In the latest Tooling by Design column, titled “Punch Chipping and Wear,” which I conducted for MetalForming Magazine, die makers and tooling engineers shared their most pressing challenges in the press shop. One recurring issue in focus this month is tool chipping and wear.
The use of higher-strength sheet materials in automotive applications, such as medium- and high-carbon steels, stainless steels, and advanced high-strength steels, while advantageous for their properties, can lead to reduced tool life and premature failures. These materials bring about tool-failure mechanisms like chipping, cracking, and abrasive wear during cutting operations, with galling being more common during forming processes.

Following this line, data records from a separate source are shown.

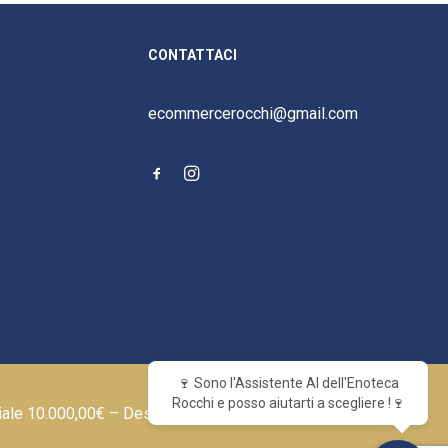
CONTATTACI
ecommercerocchi@gmail.com
🍷 Sono l'Assistente AI dell'Enoteca
Rocchi e posso aiutarti a scegliere !🍷
iale 10.000,00€ – Designed by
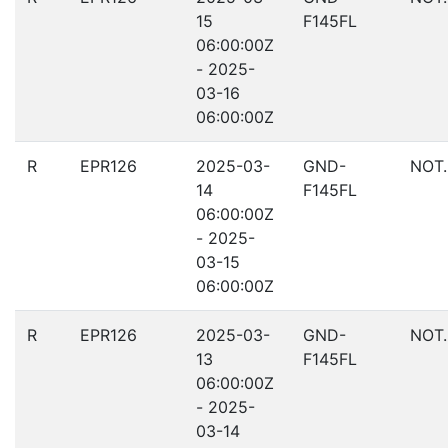
15
F145FL
06:00:00Z
- 2025-
03-16
06:00:00Z
R
EPR126
2025-03-
GND-
NOT
14
F145FL
06:00:00Z
- 2025-
03-15
06:00:00Z
R
EPR126
2025-03-
GND-
NOT
13
F145FL
06:00:00Z
- 2025-
03-14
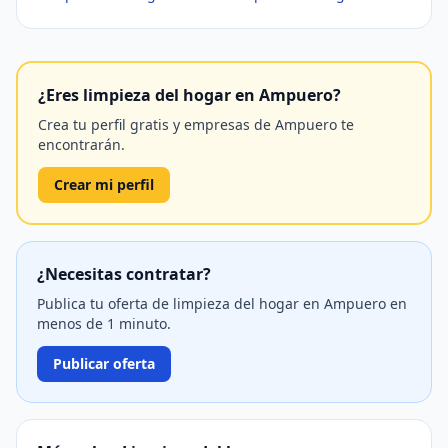
¿Eres limpieza del hogar en Ampuero?
Crea tu perfil gratis y empresas de Ampuero te
encontrarán.
Crear mi perfil
¿Necesitas contratar?
Publica tu oferta de limpieza del hogar en Ampuero en
menos de 1 minuto.
Publicar oferta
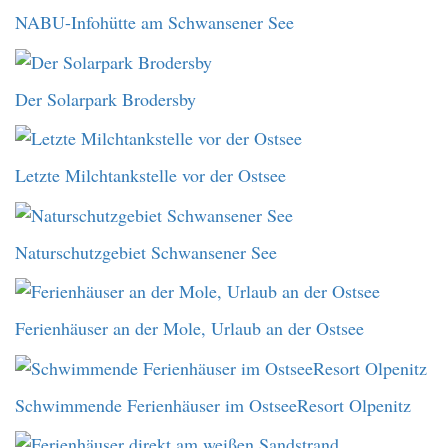
NABU-Infohütte am Schwansener See
Der Solarpark Brodersby
Letzte Milchtankstelle vor der Ostsee
Naturschutzgebiet Schwansener See
Ferienhäuser an der Mole, Urlaub an der Ostsee
Schwimmende Ferienhäuser im OstseeResort Olpenitz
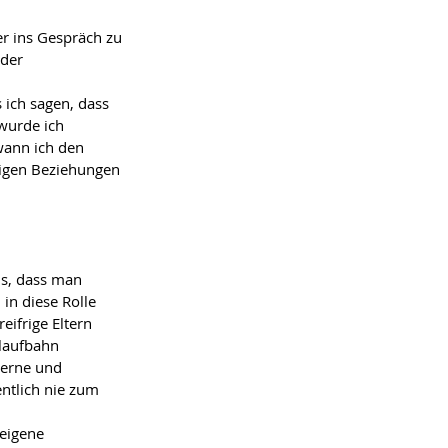
r ins Gespräch zu 
der 
ich sagen, dass 
wurde ich 
wann ich den 
tigen Beziehungen 
s, dass man 
in diese Rolle 
ifrige Eltern 
laufbahn 
gerne und 
entlich nie zum 
 eigene 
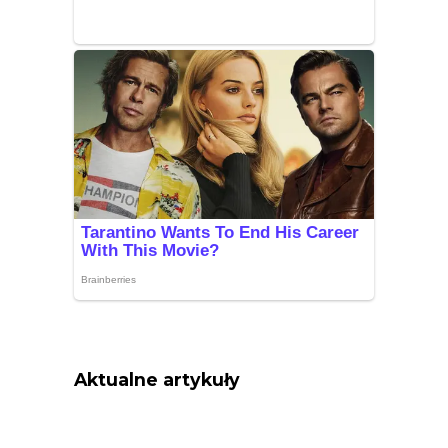
Aktualne artykuły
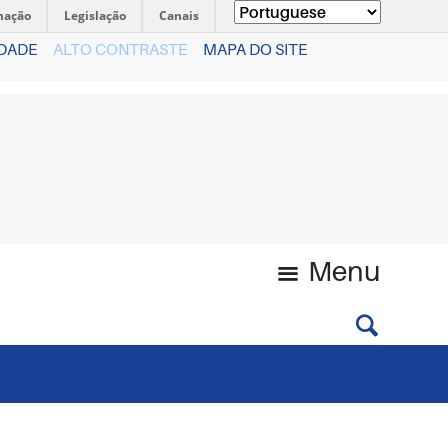
mação
Legislação
Canais
IDADE
ALTO CONTRASTE
MAPA DO SITE
Menu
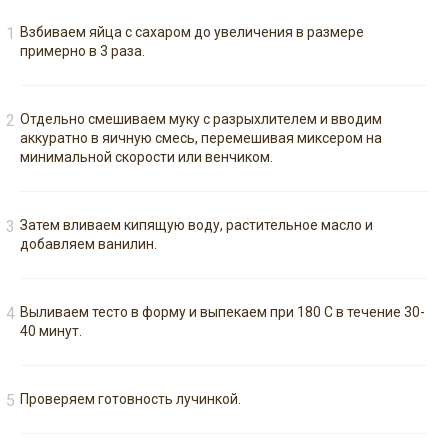
Взбиваем яйца с сахаром до увеличения в размере
примерно в 3 раза.
Отдельно смешиваем муку с разрыхлителем и вводим
аккуратно в яичную смесь, перемешивая миксером на
минимальной скорости или венчиком.
Затем вливаем кипящую воду, растительное масло и
добавляем ванилин.
Выливаем тесто в форму и выпекаем при 180 С в течение 30-
40 минут.
Проверяем готовность лучинкой.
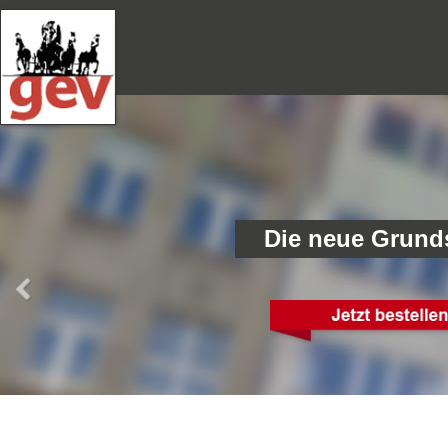
Die neue Grund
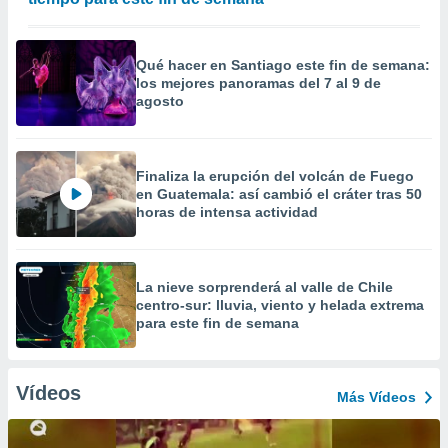
Qué hacer en Santiago este fin de semana:
los mejores panoramas del 7 al 9 de
agosto
Finaliza la erupción del volcán de Fuego
en Guatemala: así cambió el cráter tras 50
horas de intensa actividad
La nieve sorprenderá al valle de Chile
centro-sur: lluvia, viento y helada extrema
para este fin de semana
Vídeos
Más Vídeos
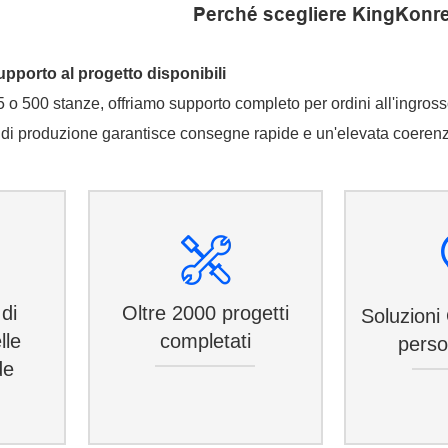
Perché scegliere KingKonr
upporto al progetto disponibili
e 5 o 500 stanze, offriamo supporto completo per ordini all'ingro
ea di produzione garantisce consegne rapide e un'elevata coeren
di
Oltre 2000 progetti
Soluzion
lle
completati
perso
de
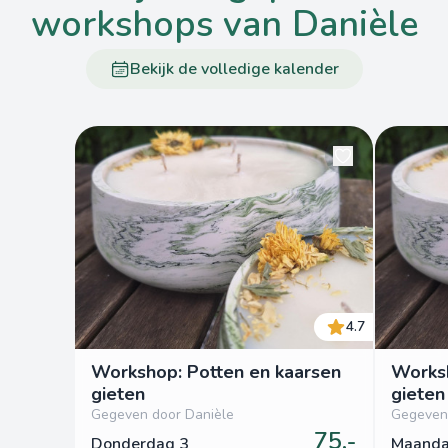
workshops van Danièle
Bekijk de volledige kalender
4.7
Workshop: Potten en kaarsen
Worksh
gieten
gieten
Gegeven door Danièle
Gegeven
75,-
Donderdag 3
Maanda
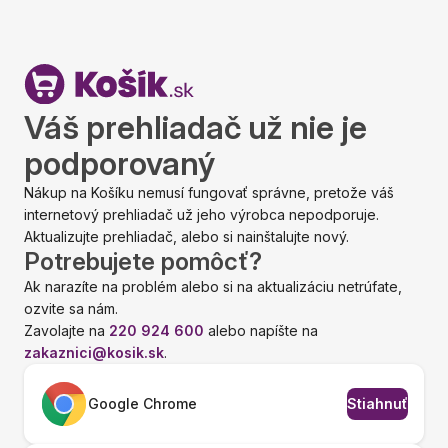
Váš prehliadač už nie je
podporovaný
Nákup na Košíku nemusí fungovať správne, pretože váš
internetový prehliadač už jeho výrobca nepodporuje.
Aktualizujte prehliadač, alebo si nainštalujte nový.
Potrebujete pomôcť?
Ak narazíte na problém alebo si na aktualizáciu netrúfate,
ozvite sa nám.
Zavolajte na
220 924 600
alebo napíšte na
zakaznici@kosik.sk
.
Google Chrome
Stiahnuť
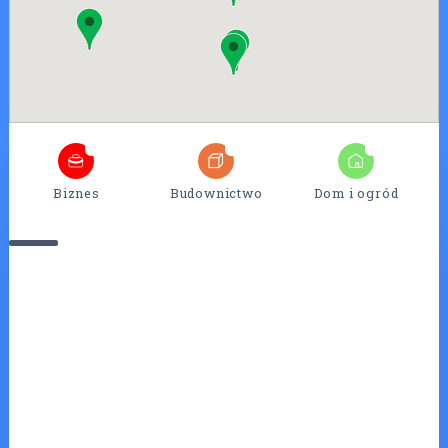
4
25
7
Biznes
Budownictwo
Dom i ogród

Chipping and cracking, particularly, pose significant challenges. To address these issues, it becomes crucial to maintain optimal cutting clearances between punch and die components when working with high-strength materials. Tight clearances increase the risk of chipping and wear due to heightened stripping and frictional forces between the work materials and the tooling surfaces.
Chipping is the most prevalent failure mode during cutting, punching, and blanking of high-strength materials. It occurs when process stresses reach levels that cause fatigue in the tooling material, often signaling a lack of toughness. This can result from various factors, including improper material selection, heat treatment, EDM fabrication, or operating conditions like alignment and feed rates.